Realidade for dummies

Como muitos devem saber, inclusive porque a informação aparece nos rodapés de alguns artigos meus, sou professor de yoga e de aikido. Para a maioria das pessoas estas duas disciplinas têm uma aura de serenidade e gentileza e são reconhecidos como caminhos de paz, harmonia e autoconhecimento.

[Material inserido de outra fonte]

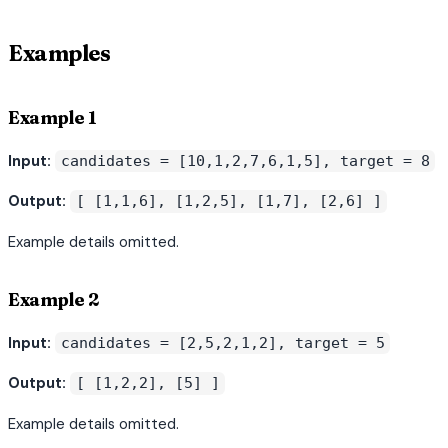
Examples
Example 1
Input:
candidates = [10,1,2,7,6,1,5], target = 8
Output:
[ [1,1,6], [1,2,5], [1,7], [2,6] ]
Example details omitted.
Example 2
Input:
candidates = [2,5,2,1,2], target = 5
Output:
[ [1,2,2], [5] ]
Example details omitted.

Muitos devem saber também que, embora eu ensine tais coisas e pareça ser um sujeito «calminho», escrevo com relativa freqüência sobre política e atualidades, áreas de interesse em que tenho lá minhas preferências. Isto já foi motivo de espanto para pessoas que acreditam que estes temas são incompatíveis com as disciplinas que ensino.

Eu realmente não vejo qualquer incompatibilidade nisso. Não creio que a dedicação às questões «deste mundo» invalide o esforço dedicado às questões «do outro mundo» (aliás, dou cada vez menos valor a esta divisão, mas prosseguirei com ela neste texto por razões didáticas). Do mesmo modo, a dedicação a um caminho espiritual como o aikido ou o yoga não torna ninguém incapaz de compreender e resolver as questões deste mundo. Ao contrário, um traço relativamente comum à maioria das pessoas que atingem um certo grau nestas disciplinas é o aumento da compreensão que elas têm da realidade, o que no mais das vezes as torna mais habilitadas a lidar com as questões mais práticas do dia-a-dia. No mínimo, aprender a usar o próprio corpo e exercitar a auto-observação são coisas indiscutivelmente boas e úteis.

É claro que nem todos os mestres de yoga e de aikido são especialistas em administrar as próprias vidas e não é raro nos depararmos com alguns que têm dificuldades para cumprir as obrigações «deste mundo» — sem falar que eu não sou um mestre, é claro. O mesmo ocorre com sábios, santos e mestres de outras tradições. A vantagem destas pessoas é que elas conhecem a Verdade.

Todos aqui concordam que conhecer a Verdade é algo bom, não? Se concordam, concordam também que é bom colocar-se na direção dela. Se isto estiver claro e bem estabelecido, prossigamos.

O que foi dito até aqui permite dividir as pessoas em cinco tipos:

    1) As que não conhecem a Verdade e não têm noção de sua existência.

2) As que não conhecem a Verdade, têm noção de sua existência, mas não acreditam realmente nela e, conseqüentemente, julgam-se incapazes de conhecê-la. A crença na existência da Verdade é, neste caso, como acreditar em dragões: admite-se a sua existência como seres mitológicos, fictícios, não como entes reais. A maioria das pessoas cujas vidas espirituais estão estritamente vinculadas às rotinas e dogmas das religiões de massa é deste tipo. Note, por exemplo, como estas pessoas depositam suas consciências nas mãos dos líderes dessas religiões. Elas não se crêem capazes de conhecer a Verdade fora da religião de que fazem parte.

3) As que não conhecem a Verdade, têm noção de sua existência, acreditam nela, mas nada fazem em relação a ela. A maioria das pessoas que se dizem «gnósticas» ou «espirituais, mas sem vínculos com uma religião», e mesmo certas categorias de ateus enquadram-se neste tipo.

4) As que não conhecem a Verdade, têm noção de sua existência, acreditam nela e a buscam.

5) As que conhecem a Verdade.

No que diz respeito à exposição ao erro, os dois primeiros tipos encontram-se na pior condição: pessoas destes tipos estão expostas aos próprios erros e aos erros alheios. Estes dois tipos diferem apenas nas ações, não nas essências.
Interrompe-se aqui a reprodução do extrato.